Au programme : nostalgie du troisième Reich, souvenirs de carnages en safari, sexe sado-masochiste, fanfares traditionnelles, blagues racistes, salles de tir, poupées torves et machines à laver. Si on en croit Seidl, les pulsions de ses compatriotes sont un catalogue d'horreurs, de déviances, de dénis, de traumatismes , de fantasmes glauques, tous pratiqués en secret dans les arcanes de leur jolie maison quiète.

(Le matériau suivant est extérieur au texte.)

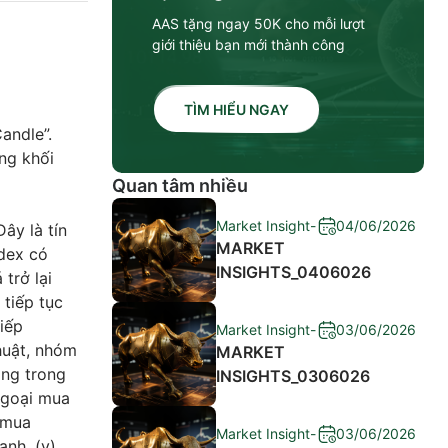
AAS tặng ngay 50K cho mỗi lượt
giới thiệu bạn mới thành công
TÌM HIỂU NGAY
Candle”.
ng khối
Quan tâm nhiều
Market Insight
-
04/06/2026
ây là tín
MARKET
ndex có
INSIGHTS_0406026
trở lại
 tiếp tục
tiếp
Market Insight
-
03/06/2026
huật, nhóm
MARKET
ọng trong
INSIGHTS_0306026
ngoại mua
c mua
Market Insight
-
03/06/2026
anh. (v)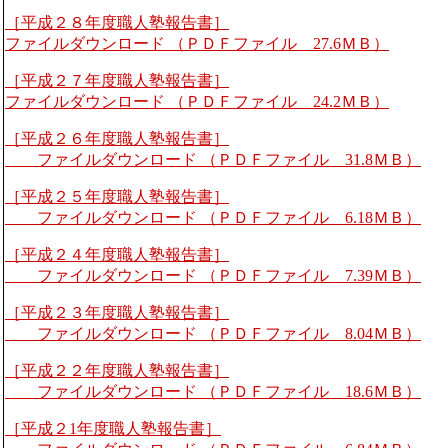
［平成２８年度職人塾報告書］
ファイルダウンロード （ＰＤＦファイル 27.6ＭＢ）
［平成２７年度職人塾報告書］
ファイルダウンロード （ＰＤＦファイル 24.2ＭＢ）
［平成２６年度職人塾報告書］
ファイルダウンロード （ＰＤＦファイル 31.8ＭＢ）
［平成２５年度職人塾報告書］
ファイルダウンロード （ＰＤＦファイル 6.18ＭＢ）
［平成２４年度職人塾報告書］
ファイルダウンロード （ＰＤＦファイル 7.39ＭＢ）
［平成２３年度職人塾報告書］
ファイルダウンロード （ＰＤＦファイル 8.04ＭＢ）
［平成２２年度職人塾報告書］
ファイルダウンロード （ＰＤＦファイル 18.6ＭＢ）
［平成２1年度職人塾報告書］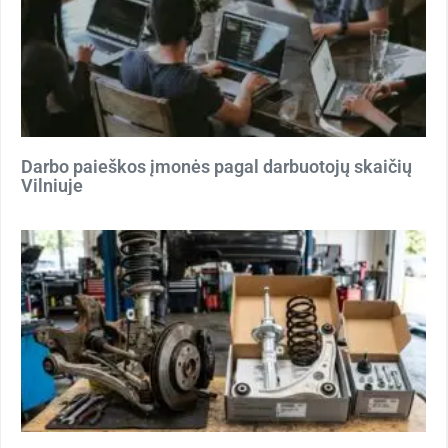
Darbo paieškos įmonės pagal darbuotojų skaičių
Vilniuje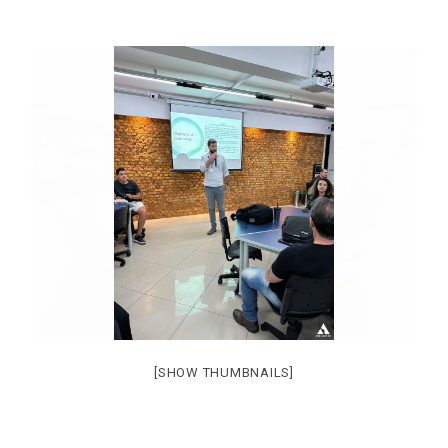
[SHOW THUMBNAILS]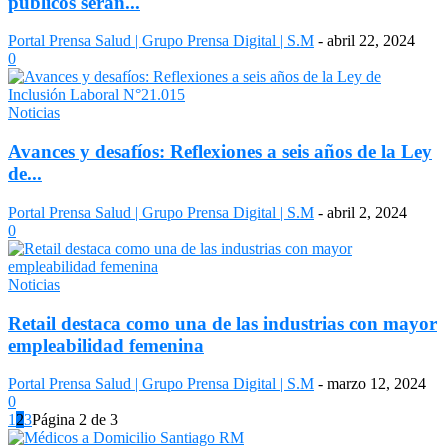
públicos serán...
Portal Prensa Salud | Grupo Prensa Digital | S.M
-
abril 22, 2024
0
Noticias
Avances y desafíos: Reflexiones a seis años de la Ley
de...
Portal Prensa Salud | Grupo Prensa Digital | S.M
-
abril 2, 2024
0
Noticias
Retail destaca como una de las industrias con mayor
empleabilidad femenina
Portal Prensa Salud | Grupo Prensa Digital | S.M
-
marzo 12, 2024
0
1
2
3
Página 2 de 3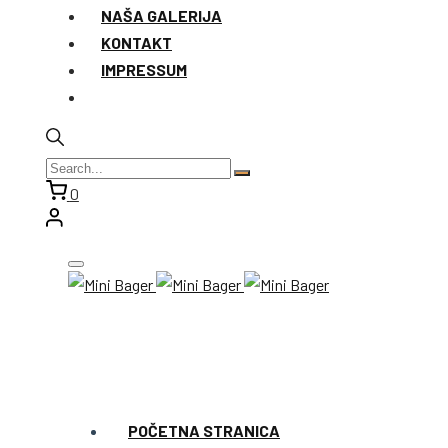
NAŠA GALERIJA
KONTAKT
IMPRESSUM
0
POČETNA STRANICA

On a du mal à croire que tous ces personnages existent réellement, surtout que la mise en scène, très travaillée, tend à brouiller les pistes entre réel et fiction : les sujets sont filmés frontalement, très rigoureusement cadrés, de toute évidence soigneusement placés dans le cadre pour exprimer une sorte de froideur morbide parfaitement immonde. Où est la part de dispositif, où est la part de réalité dans ce portrait infernal d'une société qui va au gouffre ? On ne sait trop, mais ce qu'on voit, c'est que sous ces dehors de monde policé, aisé, éduqué, se cachent des nids d'horreur.

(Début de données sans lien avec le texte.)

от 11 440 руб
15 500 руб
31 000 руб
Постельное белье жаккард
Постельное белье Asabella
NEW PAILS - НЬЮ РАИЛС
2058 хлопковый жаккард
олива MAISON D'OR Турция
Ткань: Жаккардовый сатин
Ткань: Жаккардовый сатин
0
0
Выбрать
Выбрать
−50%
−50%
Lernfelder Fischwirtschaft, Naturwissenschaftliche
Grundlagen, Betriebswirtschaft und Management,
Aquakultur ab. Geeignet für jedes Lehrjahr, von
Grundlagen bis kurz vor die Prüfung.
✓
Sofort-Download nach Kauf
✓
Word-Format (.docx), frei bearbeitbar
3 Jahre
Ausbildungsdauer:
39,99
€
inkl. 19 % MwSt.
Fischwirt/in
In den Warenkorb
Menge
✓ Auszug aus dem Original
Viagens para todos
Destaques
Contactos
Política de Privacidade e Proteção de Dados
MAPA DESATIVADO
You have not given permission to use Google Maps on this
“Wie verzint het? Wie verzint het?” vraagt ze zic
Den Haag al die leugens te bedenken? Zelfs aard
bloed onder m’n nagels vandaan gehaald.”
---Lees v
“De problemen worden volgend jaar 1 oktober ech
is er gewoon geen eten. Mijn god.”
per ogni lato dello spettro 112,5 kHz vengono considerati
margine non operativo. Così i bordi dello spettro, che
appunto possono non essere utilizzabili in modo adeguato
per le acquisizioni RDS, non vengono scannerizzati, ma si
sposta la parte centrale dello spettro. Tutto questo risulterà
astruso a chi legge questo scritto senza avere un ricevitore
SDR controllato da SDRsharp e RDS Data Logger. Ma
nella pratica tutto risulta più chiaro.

On voit bien que Seidl, fidèle à lui-même, jubile de filmer comme ça l'horreur pure, ces petits vieux sanglotant devant le portrait d'Hitler, cette mamie berçant et parlant à ses poupées comme si elles étaient ses bébés, ce couple SM montré tel quel, copulant comme des bêtes ou s'humiliant au dernier degré. on pourra trouver ça immonde, cynique, volontairement nihiliste, roublard jusqu'au plus haut point. On pourra aussi admirer la rigueur du dispositif, et voir dans cette ambiguïté entre réel et fiction un véritable gouffre sur l'état réel de l'Autriche contemporaine (qu'on peut sans doute écarter aussi aux autres sociétés). Car ces gens existent bel et bien, aucun doute, même si Seidl les filme comme des personnages de fiction. Un regard dégueulasse sur la vie ou un plan de coupe pertinent de ce qu'est notre monde ? un essai punk ou un exemple de manipulation du spectateur ? On ne sait pas trop... mais on prend, et en grande partie en pleine gueule.